Biodegradable clothing is gaining visibility as an alternative to the traditional product lifestyle. Today, the majority of clothing will make its way to a landfill: In fact, the United States alone throws away 8.5 billion pounds of clothing, or about 40 million tons of garment waste. This comes from our own wardrobes – specifically pieces we wear once or twice – as well as retail practices like trashing or burning unsold merchandise. Rather than have these fabrics and treatments remain in a landfill, biodegradable clothing presents a solution: Fabrics, plus treatments, break down in a year’s or less time in the earth, a landfill, or compost environment without releasing toxic chemicals.
What is Biodegradable Clothing?
“We have an unsustainable clothing waste problem on our hands, made worse by a massive growth in polyester materials, and non-biodegradable synthetics derived from petroleum,” explains Chris Kolbe, co-founder of HyperNatural, a biodegradable menswear clothing brand utilizing regenerated Supima cotton and crab shells and jade for performance treatments. “We need more biodegradable options; we simply cannot continue as an industry.”
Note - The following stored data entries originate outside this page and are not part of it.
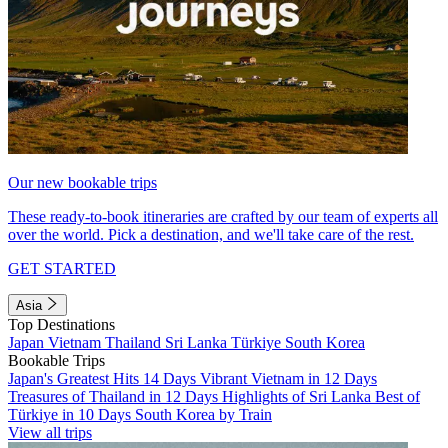
Our new bookable trips
These ready-to-book itineraries are crafted by our team of experts all
over the world. Pick a destination, and we'll take care of the rest.
GET STARTED
Asia
Top Destinations
Japan
Vietnam
Thailand
Sri Lanka
Türkiye
South Korea
Bookable Trips
Japan's Greatest Hits 14 Days
Vibrant Vietnam in 12 Days
Treasures of Thailand in 12 Days
Highlights of Sri Lanka
Best of
Türkiye in 10 Days
South Korea by Train
View all trips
In the present, a report from the United Nations Environmental Program (UNEP) points to the global fashion industry as a source of close to 10 percent of carbon emissions, as well as about 100 million tons of wastewater. This impact comes from three general sources. One, how fabrics are produced: This includes petroleum-based materials, as well as the large amount of water needed to grow cotton, land cleared for producing leather, and the treatments added to make clothing perform a certain way, be it keeping wearers cool or resisting stains.
Second is the pace at which we consume. While slow fashion, secondhand, and upcycled items are presented as alternatives, these trends get overshadowed and offset by the rate at which retailers introduce new styles. Especially with artificial intelligence-fueled research, retailers now launch several thousands of new styles per month.
Third, most items – whether direct or after passing through multiple wearers – will eventually end up in a landfill. Despite North American and European efforts to emphasize clothing recycling, the Environmental Protection Agency estimates that textiles make up nine percent of solid waste in the U.S. Currently, less than one percent of clothing gets recycled, and as more recent investigations have shown, the clothing you hand or send in may end up as waste in the Chilean desert or coast of Africa.
Biodegradable clothing attempts to introduce a terminal system. Rather than an endless circular economy or a system producing waste through a landfill and greenhouse gases, the composition of biodegradable clothing is intended to decompose without releasing environmentally damaging chemicals that pollute our world’s ecosystems and jeopardize human health.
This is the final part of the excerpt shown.